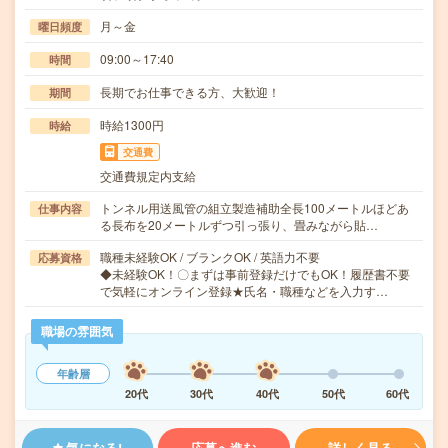
月～金
曜日頻度
09:00～17:40
時間
長期でお仕事できる方、大歓迎！
期間
時給1300円
時給
交通費
交通費規定内支給
トンネル用送風管の組立製造補助全長100メートルほどあ
仕事内容
る長布を20メートルずつ引っ張り、畳みながら貼…
職種未経験OK / ブランクOK / 英語力不要
応募資格
◆未経験OK！〇まずは事前登録だけでもOK！履歴書不要
で気軽にオンライン登録★氏名・職種などを入力す…
職場の雰囲気
年齢層
20代
30代
40代
50代
60代
気になる!
応募へ進む
詳しく見る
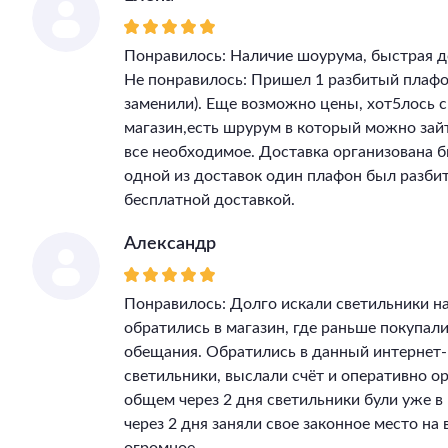
Понравилось: Наличие шоурума, быстрая д
Не понравилось: Пришел 1 разбитый плафон
заменили). Еще возможно цены, хот5лось 
магазин,есть шрурум в который можно зай
все необходимое. Доставка организована бы
одной из доставок один плафон был разбит
бесплатной доставкой.
Александр
Понравилось: Долго искали светильники на
обратились в магазин, где раньше покупал
обещания. Обратились в данный интернет-
светильники, выслали счёт и оперативно ор
общем через 2 дня светильники були уже 
через 2 дня заняли свое законное место на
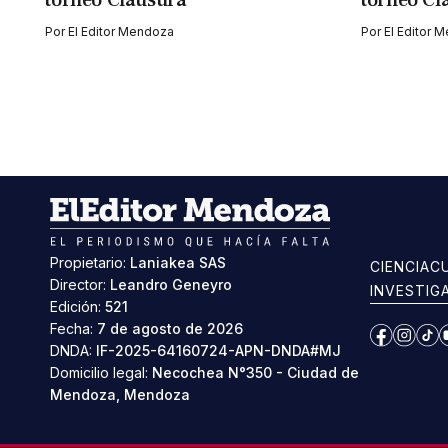
torneo Clausura
torneo Cl
Por
El Editor Mendoza
Por
El Editor 
Propietario:
Laniakea SAS
CIENCIA
C
Director:
Leandro Geneyro
INVESTIG
Edición:
521
Fecha:
7 de agosto de 2026
Facebook
Instag
Ti
DNDA:
IF-2025-64160724-APN-DNDA#MJ
Domicilio legal:
Necochea N°350 - Ciudad de
Mendoza, Mendoza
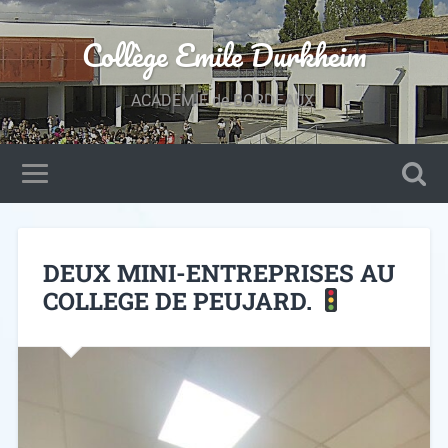
Collège Emile Durkheim
ACADEMIE de BORDEAUX.
DEUX MINI-ENTREPRISES AU
COLLEGE DE PEUJARD.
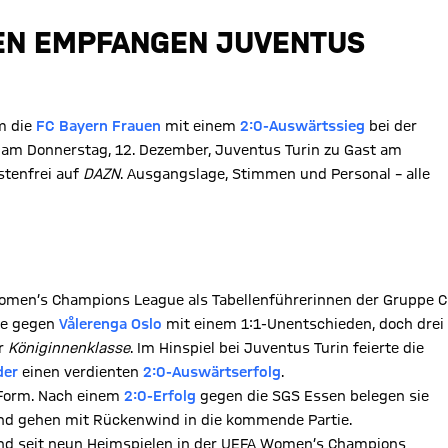
UEN EMPFANGEN JUVENTUS
m die
FC Bayern Frauen
mit einem
2:0-Auswärtssieg
bei der
am Donnerstag, 12. Dezember, Juventus Turin zu Gast am
stenfrei auf
DAZN
. Ausgangslage, Stimmen und Personal – alle
Women’s Champions League als Tabellenführerinnen der Gruppe C
tie gegen
Vålerenga Oslo
mit einem 1:1-Unentschieden, doch drei
er
Königinnenklasse
. Im Hinspiel bei Juventus Turin feierte die
der
einen verdienten
2:0-Auswärtserfolg
.
 Form. Nach einem
2:0-Erfolg
gegen die SGS Essen belegen sie
und gehen mit Rückenwind in die kommende Partie.
sind seit neun Heimspielen in der UEFA Women’s Champions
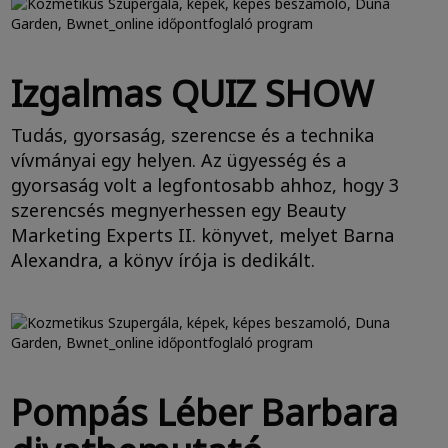
Izgalmas QUIZ SHOW
Tudás, gyorsaság, szerencse és a technika
vívmányai egy helyen. Az ügyesség és a
gyorsaság volt a legfontosabb ahhoz, hogy 3
szerencsés megnyerhessen egy Beauty
Marketing Experts II. könyvet, melyet Barna
Alexandra, a könyv írója is dedikált.
Pompás Léber Barbara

▸ **PROBLEM REQUIREMENTS**: Each line from the one with "Alexandra, a könyv írója is dedikált." through the last line of the material is to be retyped exactly, and no other line is.

▸ **WRITTEN SOLUTION**:
Alexandra, a könyv írója is dedikált.
Pompás Léber Barbara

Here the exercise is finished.